Asked later about presidential powers, Trump added: “When somebody is the president of the United States, the authority is total, and that’s the way it’s got to be. … It’s total. It’s total. And the governors know that.”
Had it come from former President Obama, that answer alone might have spurred Republican calls for impeachment. But as other presidents — including Obama — have learned in the past, Trump’s powers are hardly limitless when it comes to the states.
“The federal-state relationship is central to our democracy. This has been a topic discussed since our Founding Fathers first decided to embark on this entire venture, right? This is basic federalism, the role of the states and the role of the federal government,” New York Gov. Andrew Cuomo (D) said Tuesday. “We don’t have a king in this country. We didn’t want a king, so we have a Constitution and we elect a president. The states, the colonies, formed the federal government. The federal government did not form the states.”
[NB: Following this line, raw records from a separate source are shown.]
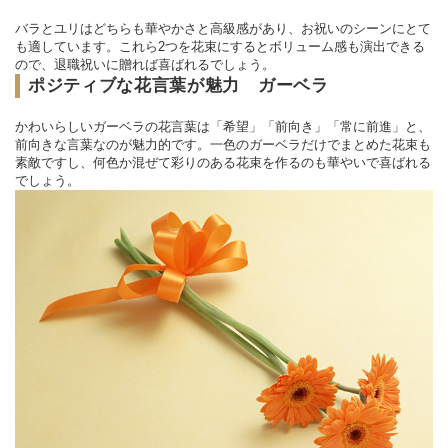
バラとユリはどちらも華やかさと高級感があり、お祝いのシーンにとて
も適しています。これら2つを花束にするとボリューム感も演出できる
ので、退職祝いに贈れば喜ばれるでしょう。
ポジティブな花言葉が魅力 ガーベラ
かわいらしいガーベラの花言葉は「希望」「前向き」「常に前進」と、
前向きな言葉なのが魅力的です。一色のガーベラだけでまとめた花束も
素敵ですし、何色か混ぜて彩りのある花束を作るのも華やいで喜ばれる
でしょう。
Indeed, just hours after Trump’s comments, groups of governors on the West Coast and in the Northeast said they would form coalitions to consider when to reopen their states, a stunning rebuke of the president.
Newsom, Inslee and Oregon Gov. Kate Brown (D) said they would coordinate plans to reopen businesses when health data showed it was safe to do so.
The governors of New York, Connecticut, Delaware, Pennsylvania, Rhode Island and Massachusetts — whose governor is a Republican — also said they would create joint recommendations in a blueprint to revive the economy.
Trump is picking a fight he almost certainly cannot win. Virtually no constitutional experts believe the president has the power to supersede the orders any governor puts in place in his or her home state. Instead, many pointed to the 10th Amendment, which reserves for the states the powers that are not explicitly delegated to the federal government.
“We put the executive orders in place. We’re the ones who are responsible for the safety and health of the people of our states,” Illinois Gov. J.B. Pritzker (D) told NPR on Tuesday morning.
But Trump’s efforts to force states to reopen may be less about actually achieving the goal than it is about shifting blame to governors for an economic catastrophe that hits just months before voters decide whether Trump deserves a second term.
The most contentious moments in American history are often stoked by challenges to the balance of power between state and federal governments. Bitzer compared the current clash to controversies surrounding President Theodore Roosevelt’s New Nationalism and President Franklin Roosevelt’s New Deal, the passage of the 14th and 15th amendments after the Civil War and the Civil Rights Act and Voting Rights Act a century later.
But in America’s modern politics, where Republican fealty to and Democratic loathing of Trump has so reshuffled normal dynamics, Bitzer pointed to yet another ironic shift.
“What’s interesting is that one political party has prided itself on being the party that espouses the notion that state governments should have more authority and governing power than the national government, while the other party espouses the notion that ‘the rights of the states’ should be subservient to the power of the national government,” he said.
Those roles, like so many others, have been reversed.
On The Trail is a reported column by Reid Wilson, primarily focused on the 2020 elections.